Zedd leaned toward Ann and whispered. "I don't think these people would hurt us. so keep that in mind. If they decide not to take us. the Nangtong may just slit our throats rather than have to suffer the humiliation of having to return with two crazy people."
"First you want me to play in the mud and now you want me to be a good little girl?"
Zedd smiled at her sarcasm. "Just until our new keepers take us away from the old." The Si Doak elder, the one with the rabbit fur over his head. squatted before his new acquisitions. He reached out and felt Zedd's arm muscles. He grunted disapprovingly. He felt Ann's arms and made a sound as if pleased at what he found.
Ann lifted an eyebrow to Zedd. "Seems I'm more agreeable to them than a skinny old man."
Zedd smiled. "I think they find you better suited as a human oxen. They'll give you the hard work."
Her satisfied expression vanished. "What do you mean?" He shushed her. Another Si Doak squatted down beside the elder. He had goat antlers fixed to his head. He wore what had to be a hundred necklaces over his buckskin tunic. The necklaces, some hanging to his crotch, others tight at his throat, and the rest every length in between, held teeth, beads, bones, feathers, pottery shards, metal disks, gold coins, small leather pouches, and carved amulets. He was the Si Doak shaman.

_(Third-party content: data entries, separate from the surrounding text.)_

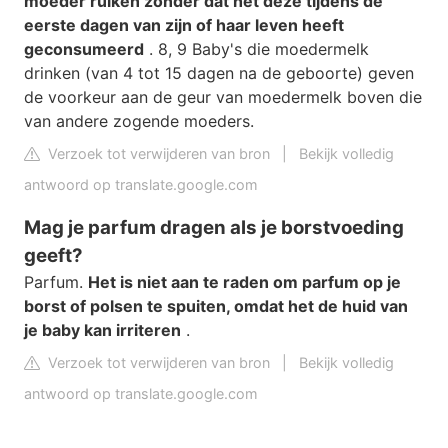
moeder ruiken zonder dat het deze tijdens de
eerste dagen van zijn of haar leven heeft
geconsumeerd
. 8, 9 Baby's die moedermelk
drinken (van 4 tot 15 dagen na de geboorte) geven
de voorkeur aan de geur van moedermelk boven die
van andere zogende moeders.
Verzoek tot verwijderen van bron
|
Bekijk volledig
antwoord op translate.google.com
Mag je parfum dragen als je borstvoeding
geeft?
Parfum.
Het is niet aan te raden om parfum op je
borst of polsen te spuiten, omdat het de huid van
je baby kan irriteren
.
Verzoek tot verwijderen van bron
|
Bekijk volledig
antwoord op translate.google.com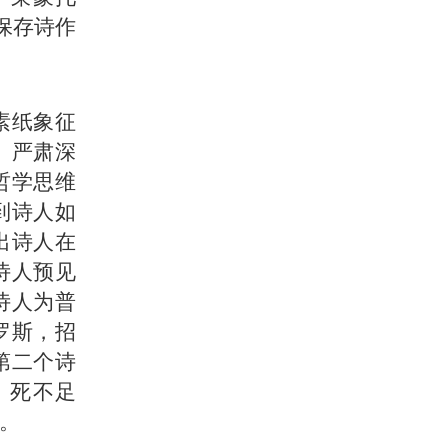
保存诗作
素纸象征
。严肃深
哲学思维
到诗人如
出诗人在
诗人预见
诗人为普
罗斯，招
第二个诗
。死不足
。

The shaman took Zedd's hand and gently held his arm out. He released it. Zedd let it drop. The shaman chattered his disapproval. Zedd understood enough to gather that he was supposed to hold his arm up. He didn't let on that he understood any of the words, and instead let the shaman lift the arm out again, and use a hand signal to indicate he meant Zedd to hold it there.
While the Nangtong guards still held spears on the two prisoners, the shaman retrieved long, coiled stalks of grass from one of the pouches at his waist. He chanted as he wove the grass around Zedd's wrist. When finished, he wove the grass around Zedd's other wrist, and then did the same to Ann. "Any idea what this is about?" she asked.
"It binds our magic. The Nangtong need do nothing to render our magic useless, but the Si Doak have to use some kind of magic of their own to suppress ours. This shaman is a man of magic. He has the gift. He's something like the Si Doaks' wizard." Zedd glanced at her out of the corner of his eye. "Or maybe you could say he's like the Sisters of the Light, with their collars. Like the collars, we won't be able to get these wristbands off."
Once they had the grass woven around their wrists, the Nangtong withdrew their weapons, picked up their portion of the blankets, collected their two goats, and quickly made good their escape.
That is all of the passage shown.